Todavía le quedaba algo por hacer si quería afincarse y consolidarse a sí mismo en este mundo nuevamente delimitado. Franz sonrió tolerante y complacido recordando la promesa que le hiciera Dreyer, el día anterior, de pagarle muchos lujos. El tío Dreyer era una institución algo fantástica, pero sumamente útil, y tenía toda la razón: ¿cómo no comprarse un vestuario razonable? Lo primero, sin embargo, era buscar habitación.

Hoy no hacía sol. El cielo exhalaba un aire moderadamente frío. Los taxis berlineses resultaron ser de un verde muy obscuro, con un reborde cuadriculado en negro y blanco que cruzaba las portezuelas. Aquí y allá se veían buzones azules que acababan de ser pintados en celebración del otoño y tenían un curioso aspecto reluciente y pegajoso. Las calles de aquel barrio le parecieron decepcionantemente silenciosas, justo lo que pensaba él que no tenían que ser las calles de una gran ciudad. Era divertido aprenderse de memoria sus nombres y la situación de comercios y centros útiles: la farmacia, la tienda de comestibles, el estanco, la comisaría. ¿Por qué tenían que vivir los Dreyer tan lejos del centro? Le desagradó ver tantos solares vacíos, tantos pequeños parques, tantas plazas ajardinadas, tantos pinos y abedules, tantas casas en construcción, tantos huertos. Todo le recordaba demasiado su apartada región. Le pareció reconocer a Tom en un perro al que llevaba de paseo una criada rechoncha pero no mal parecida. Había niños jugando a la pelota o haciendo zumbar sus peonzas sobre el asfalto. También él había jugado así. Sólo una cosa le recordaba sin duda alguna que estaba en la metrópoli: ¡la ropa maravillosa que llevaban algunos paseantes! Por ejemplo, bombachos, muy amplios por debajo de las rodillas, lo que daba a la pierna, con calcetines de lana, un aspecto elegantemente esbelto. Nunca había visto él hasta entonces este estilo, aunque también llevaban bombachos los chicos de su ciudad. Vio asimismo algún dandy de clase alta, con chaqueta de doble botonadura, muy ancha en los hombros y sumamente ajustada en las caderas, y con perneras increíblemente elefantinas, cuyas inmensas vueltas cubrían prácticamente los zapatos. Y también los sombreros eran maravillosos, y las corbatas, de lo más llamativo; y las chicas, santo cielo, las chicas. ¡Mil gracias, Dreyer!

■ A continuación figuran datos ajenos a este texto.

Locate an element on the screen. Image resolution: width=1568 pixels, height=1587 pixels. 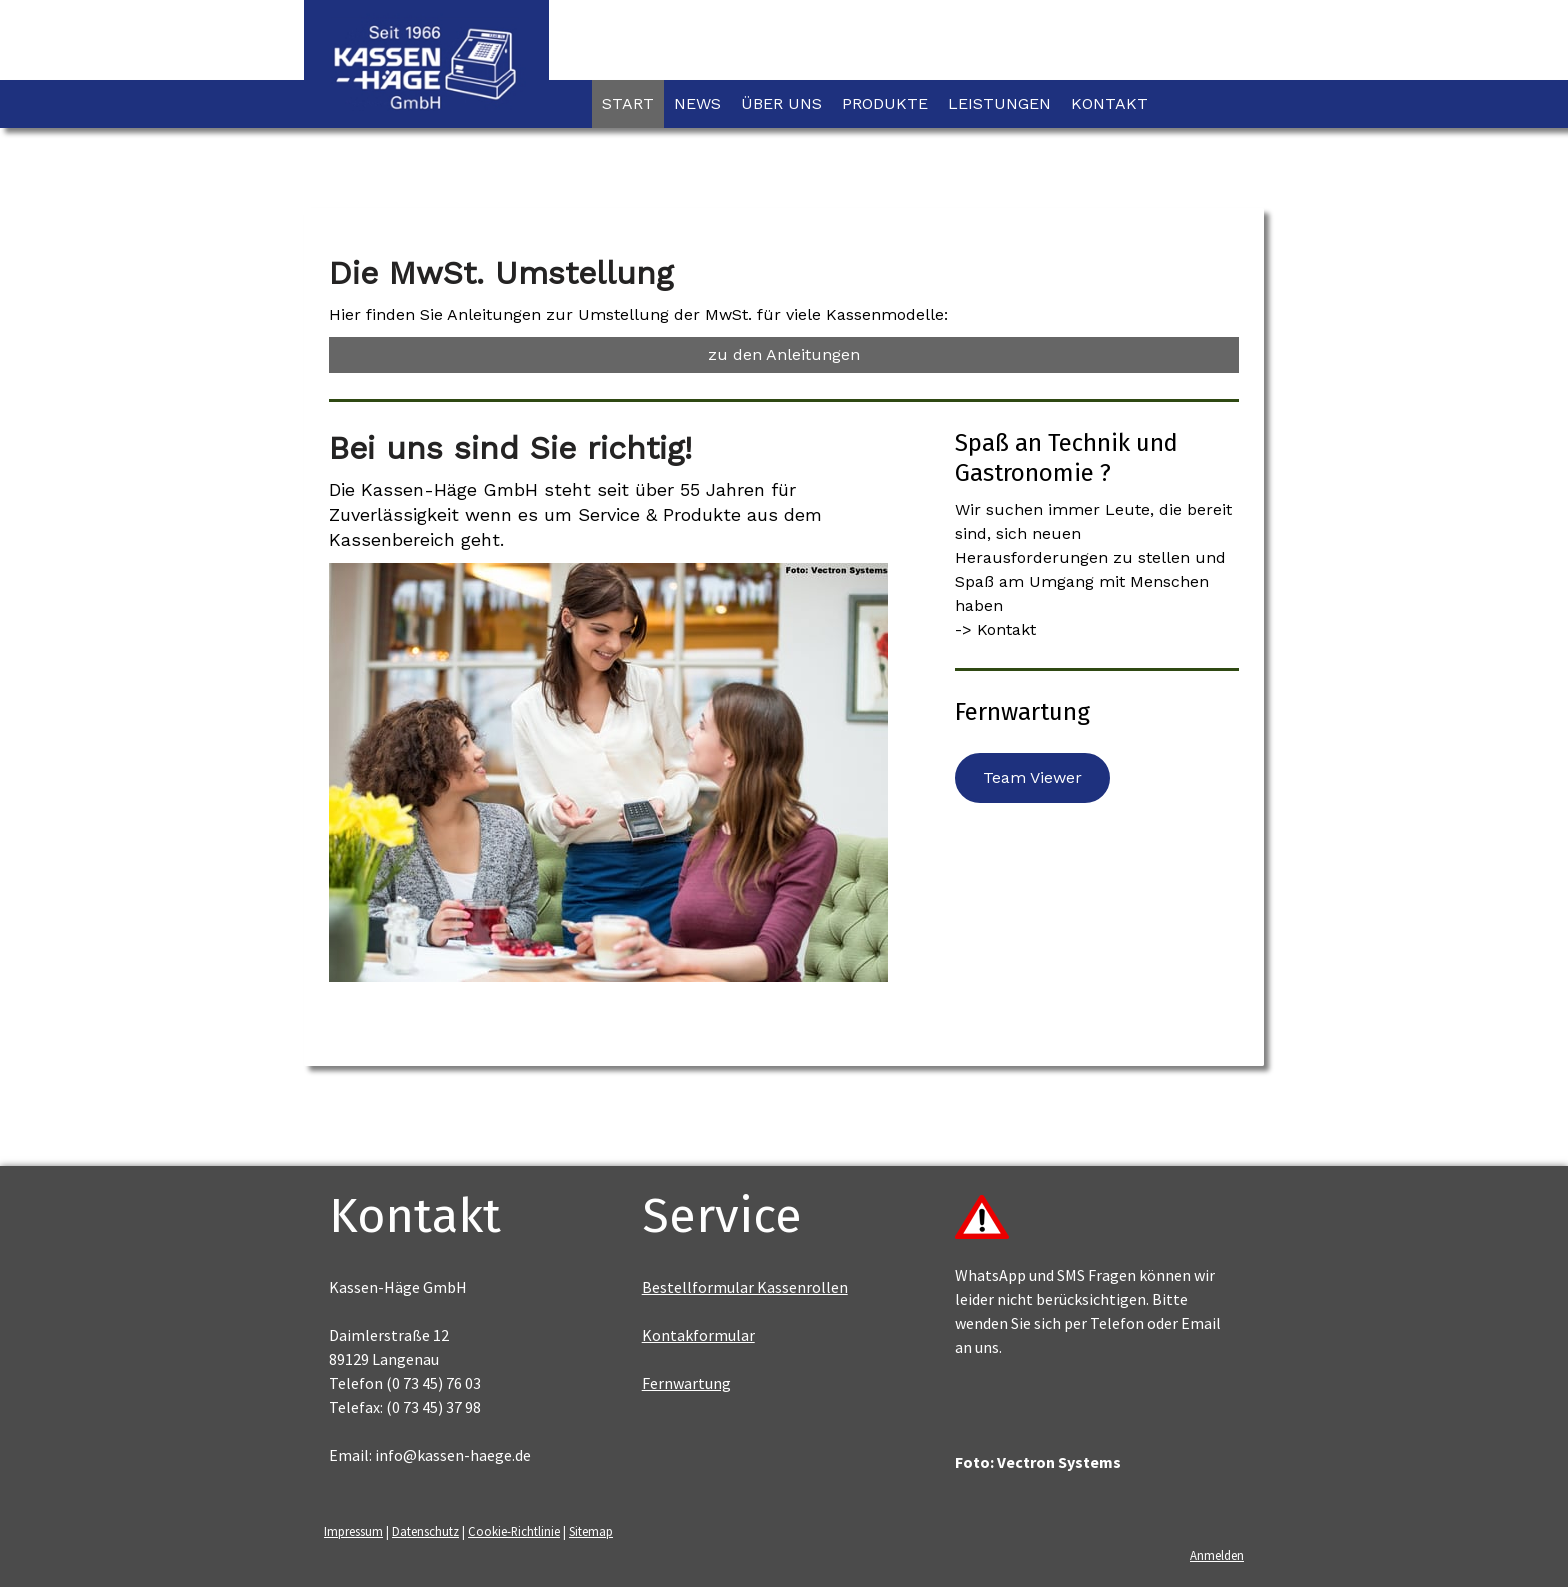
zu den Anleitungen is located at coordinates (784, 354).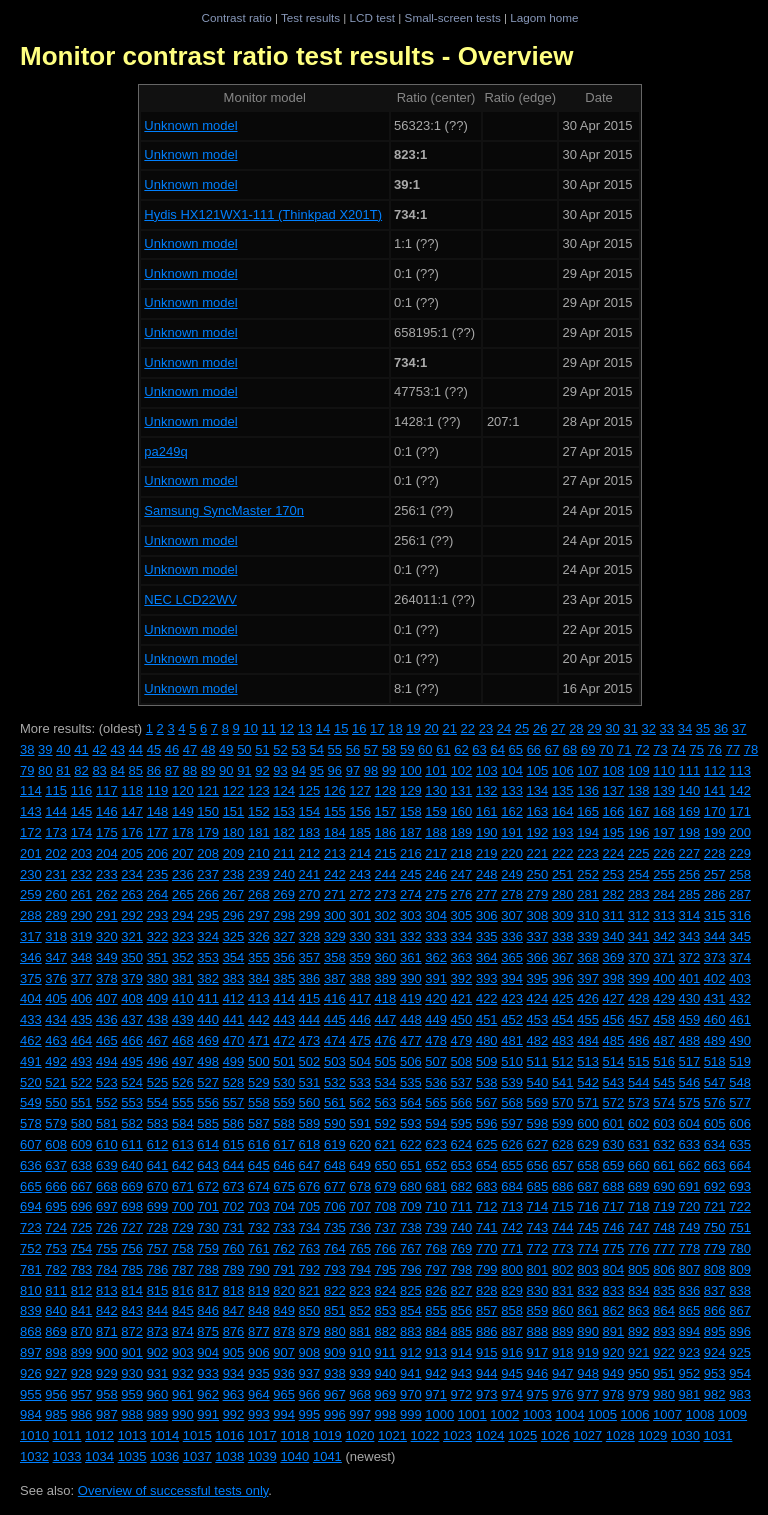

Iba despacio, moviendo la cabeza, chasqueando la lengua, mirando constantemente a su alrededor. Aquellas besables bellezas, pensó Franz casi en voz alta, inhalando con un silbido entre los dientes cerrados. ¡Qué pantorrillas, qué culos! ¡Era para volverse loco! Paseando por las calles empalagosamente familiares de su ciudad, había sentido, naturalmente, la misma pena por la fugacidad del encanto muchas veces al día, pero su morbosa timidez no le permitía allí mirar con demasiada insistencia. Aquí la cosa cambiaba. Estaba disfrazado de forastero, y esas chicas eran accesibles (otra vez, ese silbido), estaban habituadas a las miradas ávidas, les gustaban, y era posible abordar a cualquiera de ellas y comenzar una brillante y directa conversación, estaba decidido a hacerlo, pero antes tenía que encontrar una habitación en la que arrancarle el vestido y poseerla. Entre cuarenta y cincuenta marcos le había dicho Dreyer que iba a costarle. Esto significaba, por lo menos, cincuenta.